In the cases when material differences between the two actuaries exist, it is incumbent on the actuaries to try to resolve these differences in an amicable manner. In fact, Annotation 10-1 to Precept 10 of the Code of Conduct states that "[d]ifferences of opinion among actuaries may arise, particularly in choices of assumptions and methods. Discussions of such differences between an Actuary and another actuary, or in observations made by an Actuary to a Principal on the work of another actuary, should be conducted objectively and with courtesy and respect." Such an approach to resolving differences leads to more informed and satisfied customers for all of the actuaries involved.
It is important to also understand what external peer review is not. First and foremost, it is not simply one actuary "rubber-stamping” another actuary's work. Instead, the use of a qualified actuary who is truly independent of the opining actuary, not just a company employee or another consulting actuary at the same firm, helps ensure that the review has intrinsic value. Further, it is also more than just someone proofreading the actuarial report. The actuarial report should have been exposed to technical and peer review before it was ever distributed, ensuring the quality of the work product itself. Rather, external peer review is intended to protect the interests of the interested party requesting the external review.
An external peer review is also not an adequate substitute for a complete independent analysis.
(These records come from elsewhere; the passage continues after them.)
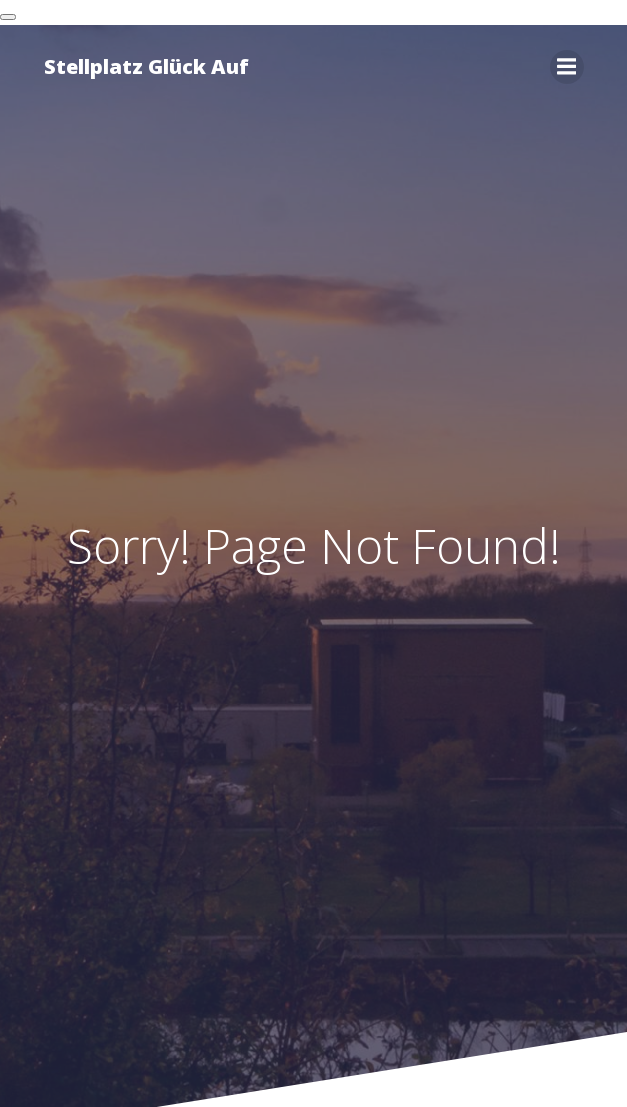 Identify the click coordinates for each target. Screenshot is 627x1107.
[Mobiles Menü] (567, 67) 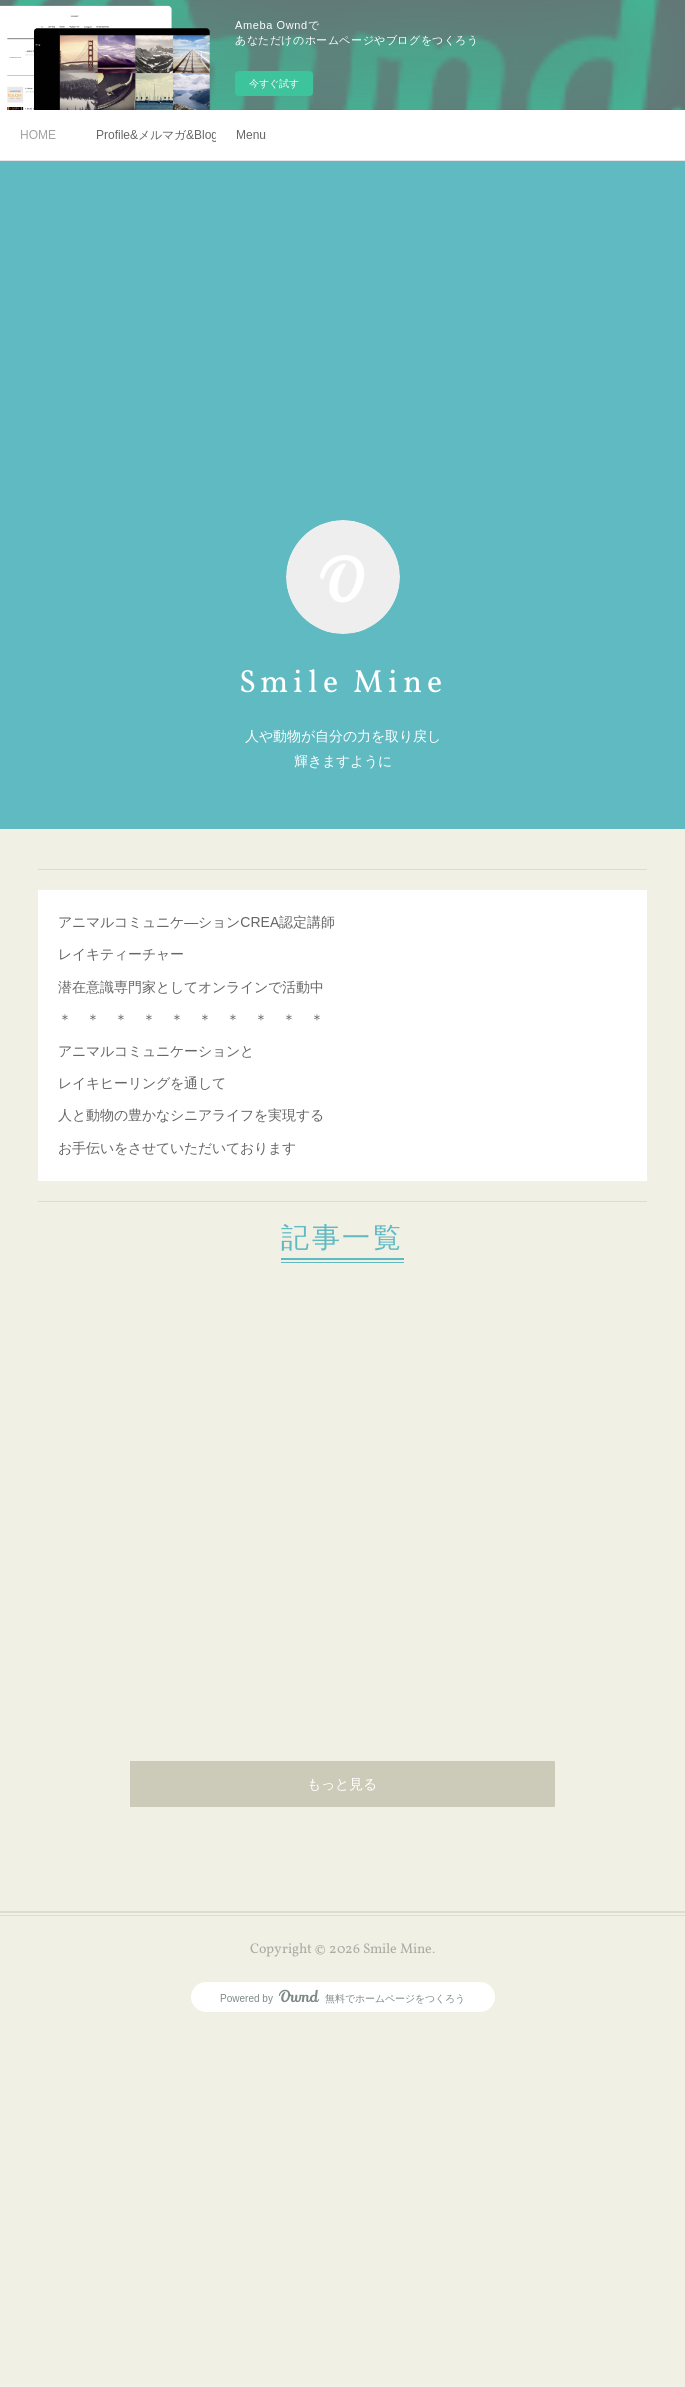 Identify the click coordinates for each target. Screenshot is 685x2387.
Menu (251, 135)
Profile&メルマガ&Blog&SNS (156, 135)
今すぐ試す (274, 83)
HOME (38, 135)
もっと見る (342, 1785)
An actuary serving as an external peer reviewer will often make disclosures such as the following.
- The review was limited to work performed by others as documented in the actuarial report.
- We did not audit or verify the data underlying the calculations included in the report.
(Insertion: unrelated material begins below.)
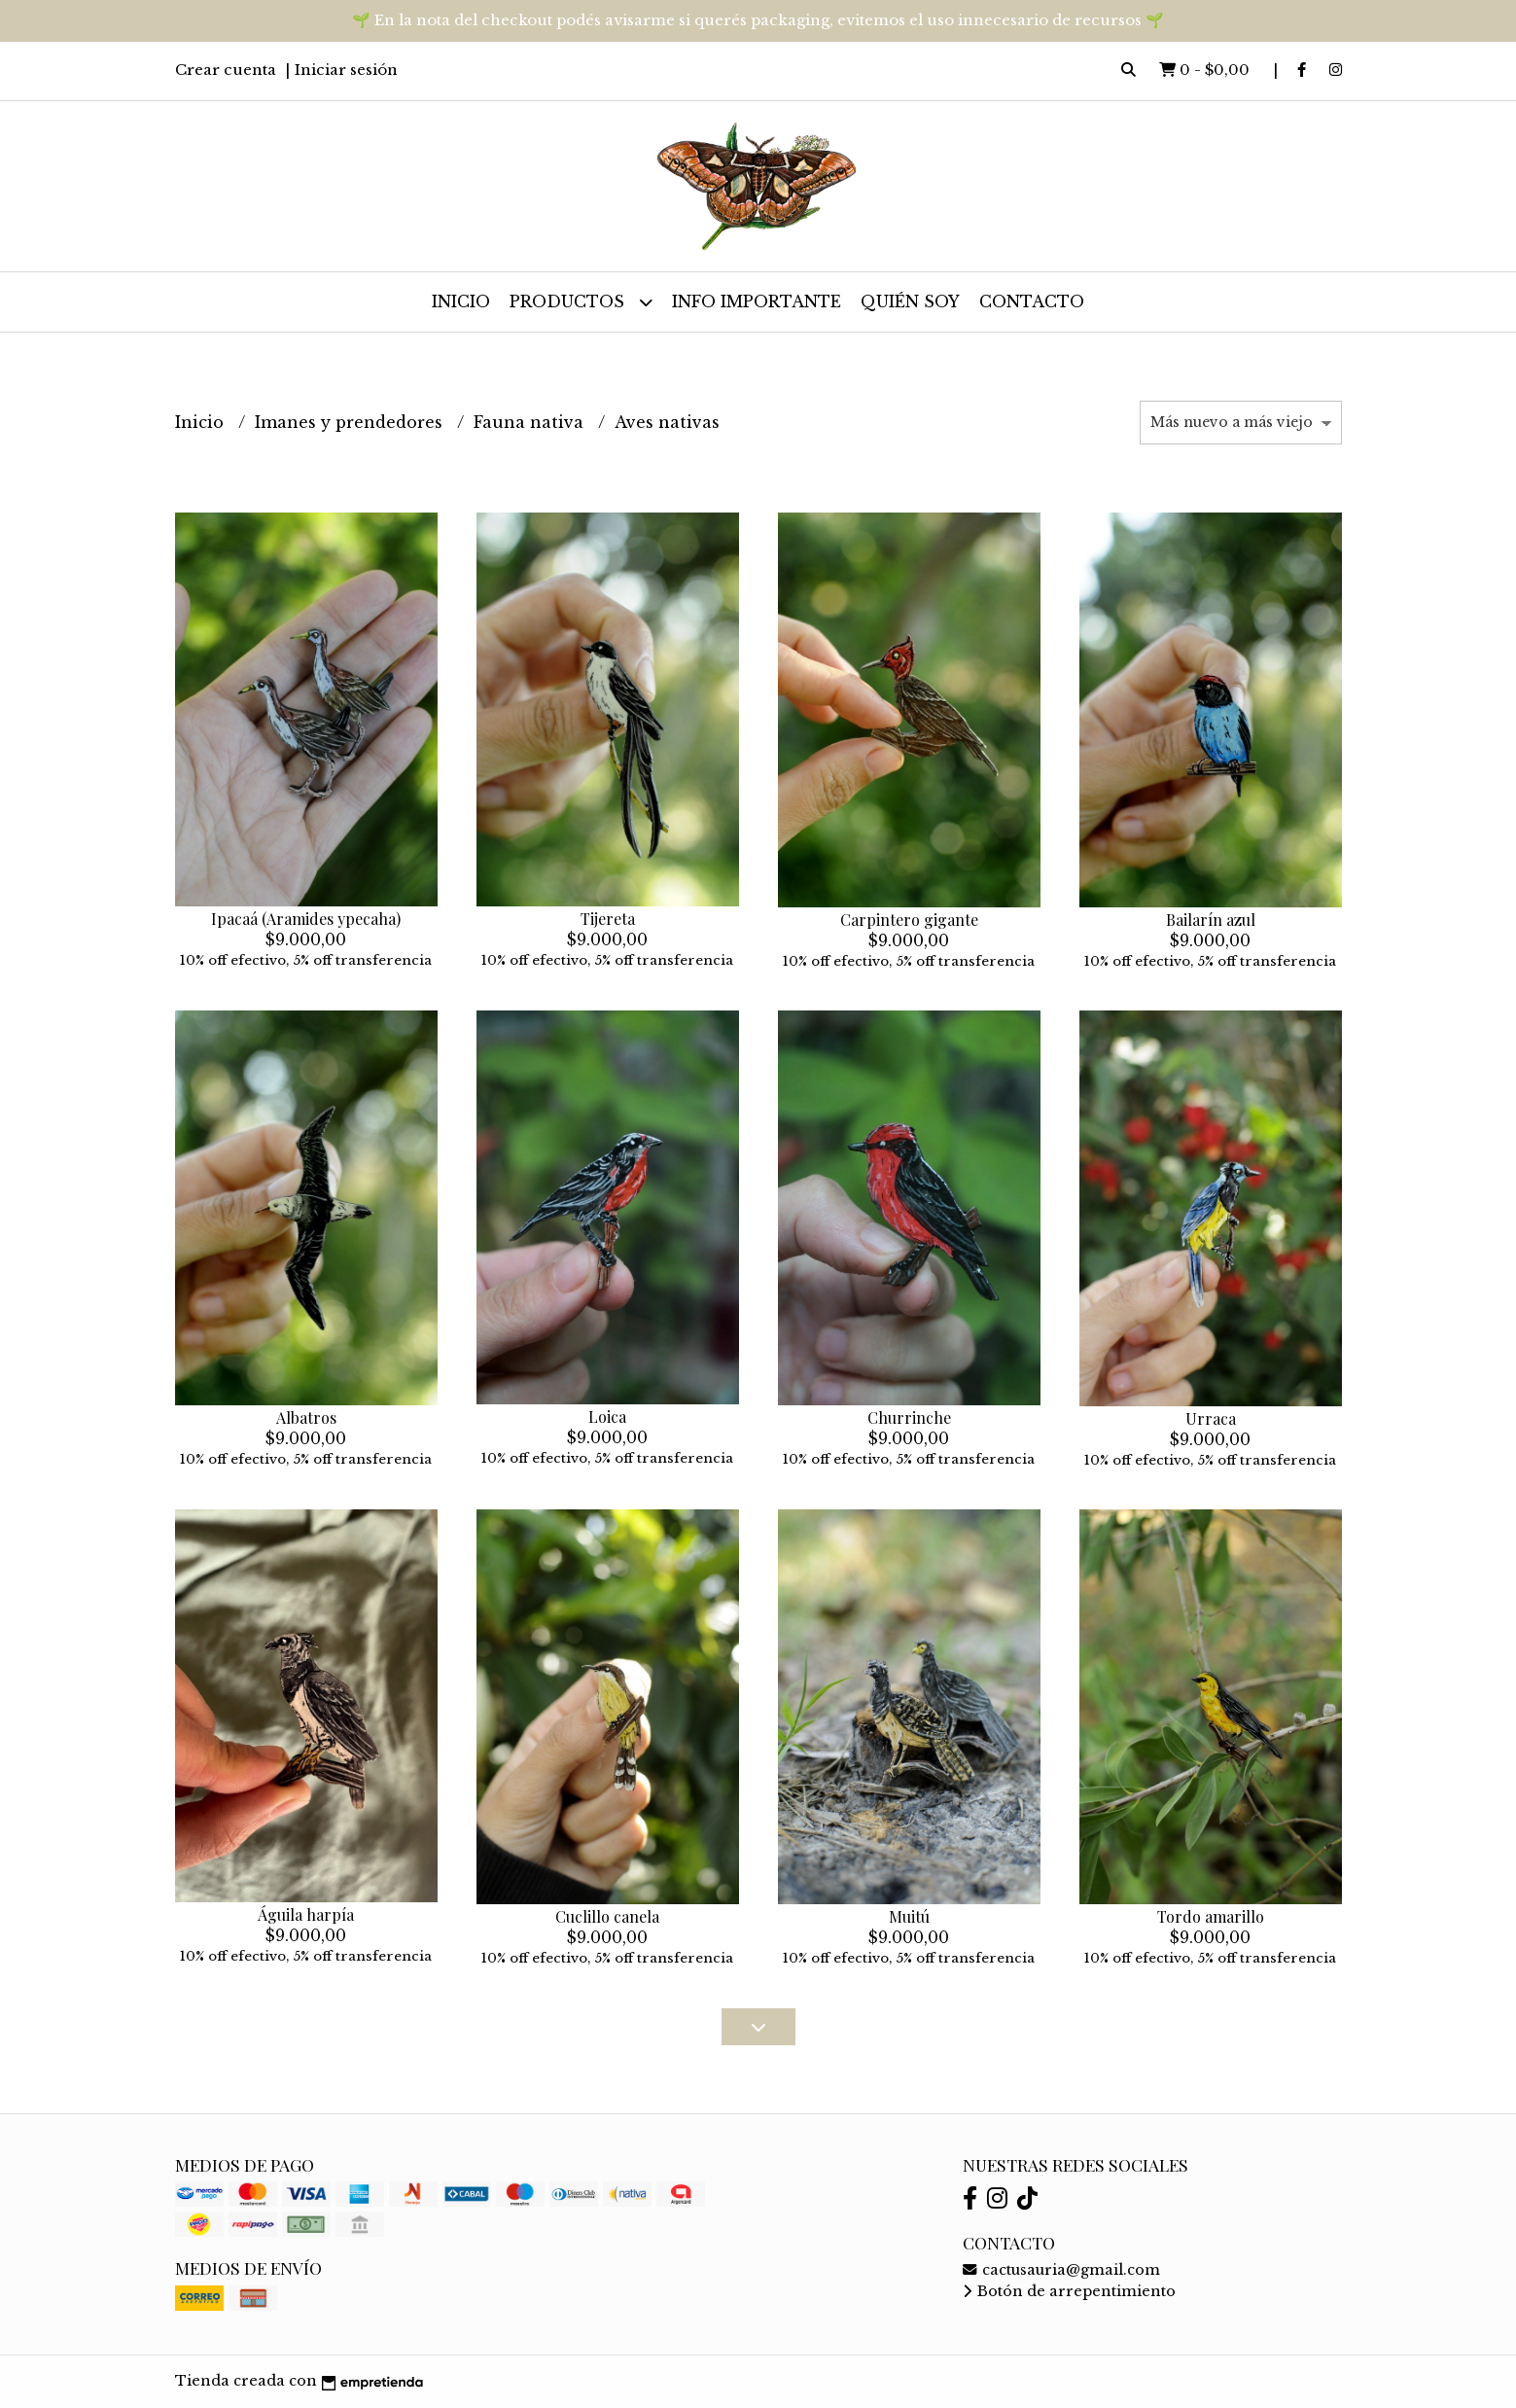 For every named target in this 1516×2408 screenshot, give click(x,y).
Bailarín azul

- An exhaustive technical review of the report exhibits was not performed; however, many of the calculations in the exhibits were checked for accuracy and no errors were found.
- We did not conduct any independent actuarial analysis or calculations but conducted a review of the reasonableness of the data, methods, assumptions, and findings presented in the report.
- We focused on the major actuarial issues to determine the reasonableness of the program and the pro forma financials presented within the application.
- We did not prepare the analysis and, if asked to do so, we would not necessarily use the same data or methods, make the same assumptions, or produce the same results.
Understanding what an external peer review is and is not can help users of these reviews avoid unintended misuse and expectations that are not viable.
Cost-efficiency and appropriate controls over internal processes are practical realities of today's insurance market. As a result, there is a growing demand for external peer review of a wide variety of actuarial work products. Pinnacle's rigorous approach to this review by one of our qualified, independent actuaries is consistently adding significant value and controlling incremental costs to our customers. This approach is providing our customers an effective means of increasing their confidence in the work of other appointed actuaries and providing alternative perspectives in areas that present material risk.
- American Academy of Actuaries Committee on Professional Responsibility, Peer Review—Concepts on Improving Professionalism, April 1997.